- [Problem details] The full listing, copied exactly, is the required output.

BEGIN Extracted data

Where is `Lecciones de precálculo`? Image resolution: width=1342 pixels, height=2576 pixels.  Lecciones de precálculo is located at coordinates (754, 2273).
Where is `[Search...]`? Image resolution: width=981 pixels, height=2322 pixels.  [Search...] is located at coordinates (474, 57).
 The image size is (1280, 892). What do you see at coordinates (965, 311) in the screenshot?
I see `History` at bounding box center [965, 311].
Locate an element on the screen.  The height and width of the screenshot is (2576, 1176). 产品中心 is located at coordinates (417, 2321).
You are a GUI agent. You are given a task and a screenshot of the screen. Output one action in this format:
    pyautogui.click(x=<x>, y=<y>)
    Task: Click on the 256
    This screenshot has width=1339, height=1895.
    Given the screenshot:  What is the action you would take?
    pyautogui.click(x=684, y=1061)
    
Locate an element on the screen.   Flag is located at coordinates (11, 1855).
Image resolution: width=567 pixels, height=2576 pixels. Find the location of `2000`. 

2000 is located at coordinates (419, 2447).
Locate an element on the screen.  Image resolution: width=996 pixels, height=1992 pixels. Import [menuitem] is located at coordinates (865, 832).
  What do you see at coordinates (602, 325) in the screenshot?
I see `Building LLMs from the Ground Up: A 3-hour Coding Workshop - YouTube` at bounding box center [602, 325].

END Extracted data

- [Answer box]
Where is `Lecciones de precálculo`? Image resolution: width=1342 pixels, height=2576 pixels.  Lecciones de precálculo is located at coordinates (754, 2273).
Where is `[Search...]`? Image resolution: width=981 pixels, height=2322 pixels.  [Search...] is located at coordinates (474, 57).
 The image size is (1280, 892). What do you see at coordinates (965, 311) in the screenshot?
I see `History` at bounding box center [965, 311].
Locate an element on the screen.  The height and width of the screenshot is (2576, 1176). 产品中心 is located at coordinates (417, 2321).
You are a GUI agent. You are given a task and a screenshot of the screen. Output one action in this format:
    pyautogui.click(x=<x>, y=<y>)
    Task: Click on the 256
    This screenshot has width=1339, height=1895.
    Given the screenshot:  What is the action you would take?
    pyautogui.click(x=684, y=1061)
    
Locate an element on the screen.   Flag is located at coordinates (11, 1855).
Image resolution: width=567 pixels, height=2576 pixels. Find the location of `2000`. 

2000 is located at coordinates (419, 2447).
Locate an element on the screen.  Image resolution: width=996 pixels, height=1992 pixels. Import [menuitem] is located at coordinates (865, 832).
  What do you see at coordinates (602, 325) in the screenshot?
I see `Building LLMs from the Ground Up: A 3-hour Coding Workshop - YouTube` at bounding box center [602, 325].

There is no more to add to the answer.